This year, the Denizen Theater is hosting its very first Fall Film Series, running from Sept. 8 through Dec. 16. The series features documentaries and fiction pieces from “The Automat” directed by Lisa Hurwitz to “Little Town” directed by Dani Menkin.
Just this past weekend, the Denizen showed the second movie in the series, “Potato Dreams of America,” a campy story of a Russian mother and her young son’s journey to America based on director Wes Hurley’s childhood.
Lead film programmer at the Denizen, Warren Etheredge, picked the films purposely with the contrast between documentaries and fiction in mind. “I don’t make a big distinction, frankly, between fiction and nonfiction. With that said, I think there’s something about fiction that can get us closer to the truth of something because it allows us a little more flexibility to get to the emotional experience of individuals,” he said.
“Potato Dreams of America” is set partly in Soviet Union Russia and partly in Seattle.

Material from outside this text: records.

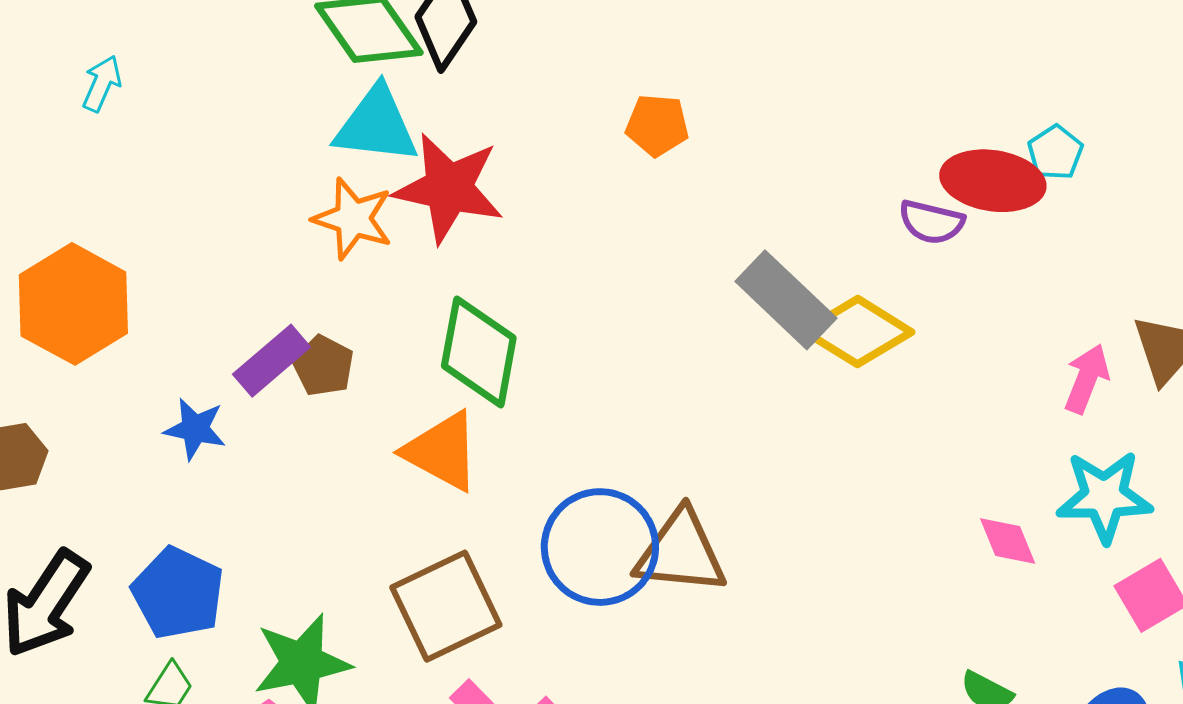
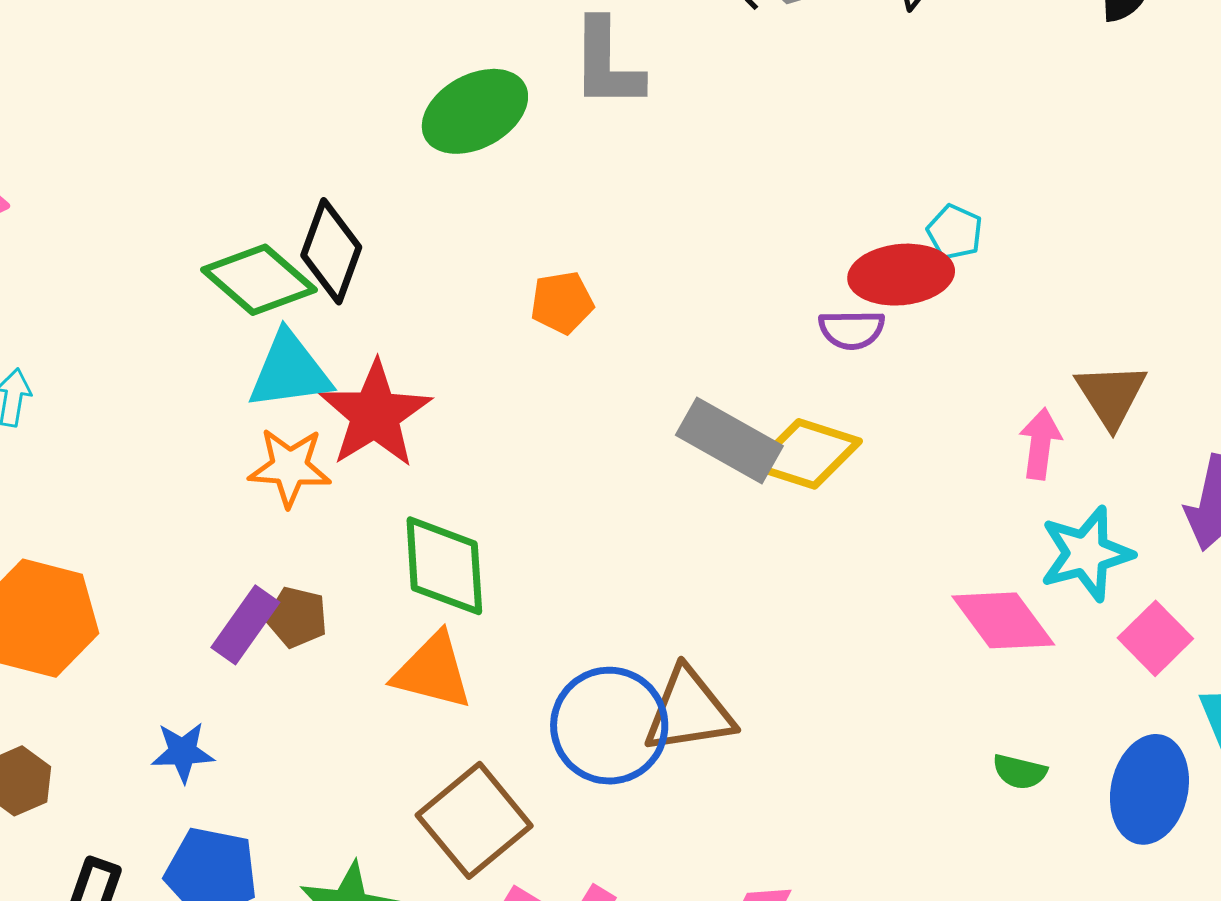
red star: (449, 188) -> (375, 414), turned -30
blue star: (195, 429) -> (183, 752), moved
pink diamond: (1008, 541) -> (1003, 620), size x1.6

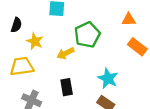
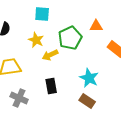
orange triangle: (129, 20) -> (96, 26), moved
yellow star: (35, 41) -> (36, 40), moved

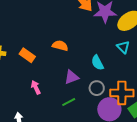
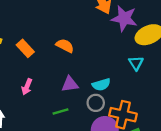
cyan semicircle: (97, 63) -> (101, 85), moved, turned -91
pink arrow: (36, 87) -> (27, 87), turned -144

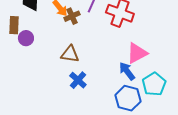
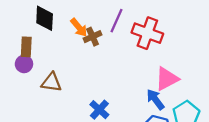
purple circle: (26, 38) -> (24, 64), moved
brown triangle: (70, 54) -> (51, 82), moved

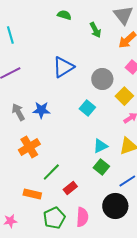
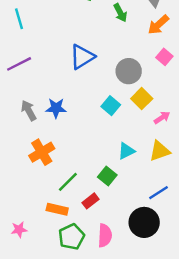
yellow square: (124, 96) -> (142, 99), moved
green square: (101, 167) -> (107, 176), moved
orange rectangle: (32, 194) -> (57, 209), moved
pink star: (10, 221) -> (19, 230), moved

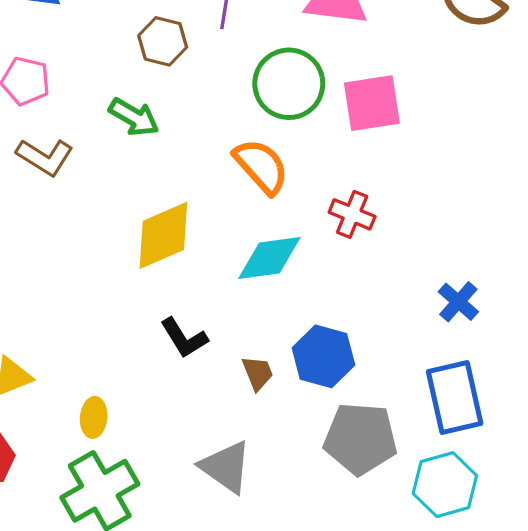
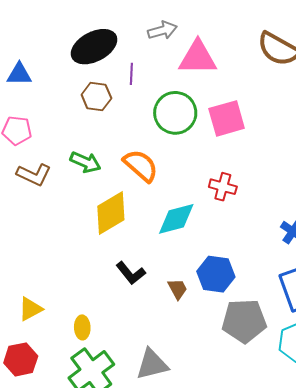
green arrow: (134, 117) -> (85, 162), moved
orange semicircle: (261, 166) -> (141, 166), moved
gray triangle: (226, 467) -> (152, 364), moved, turned -42

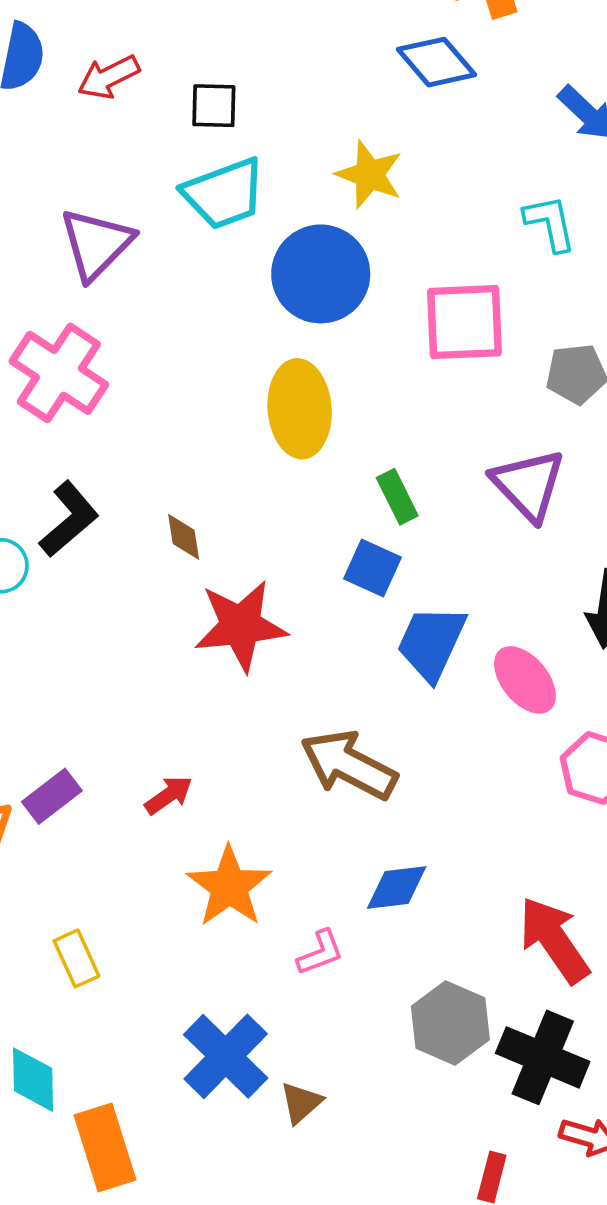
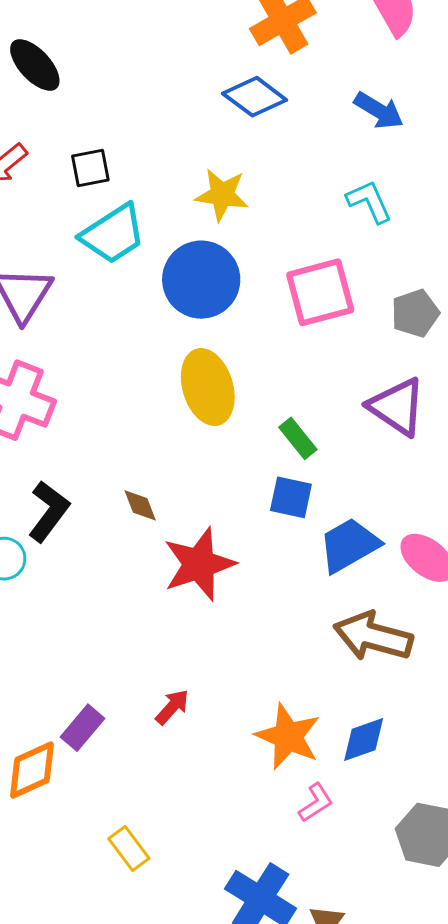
blue trapezoid: (431, 643) -> (349, 545), turned 48
brown arrow: (349, 765) -> (373, 636), moved
orange star: (229, 886) -> (288, 736), moved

Potato and his mother move to America where Potato struggles to come to terms with his sexuality while his mother navigates her new life with her “mail order” husband. Some familiar faces, like Jonathan Bennet and Lea DeLaria, play witty and funny characters. The movie features plot twists, musical numbers and even Jesus Christ himself. The sets resemble that of a play and the color palette of the movie made it all the more captivating and entertaining. In the end, Potato and his mother surprisingly get their Hollywood happy ending.
“Despite going from a documentary, which would seemingly get the closest to the truth, to virtual reality, which immerses you in a truth, I really think it’s ‘Potato Dreams of America’ that gets us closest to it, even though it includes fantastical segments within it,” Etheredge said.
You won’t be able to find any movies in the Fall Series at a Regal or AMC theater, and the Denizen does this purposefully. “We all know what the biggest movies are opening in theaters, and we have access to a ton of stuff online, but there really is something to the fact that there are tons of movies that you simply may not be aware of,” Etheredge said. “We’re really trying to do something at the Denizen which is to introduce movie-goers, movie lovers, to films that they would not otherwise know or find and discover that their value is greater than the latest blockbuster.”
Etheredge admires the community that these films have created. “The funny thing from a programmer standpoint, is that obviously I love the movies, but the thing I love most is programming something and then watching an audience watch what’s been programmed because I love seeing not just a person, but seeing a whole room full of people sharing an experience,” he said.
The next film playing at the Denizen is “Exposure,” a documentary directed by Holly Morris about a group of women attempting to reach the north pole.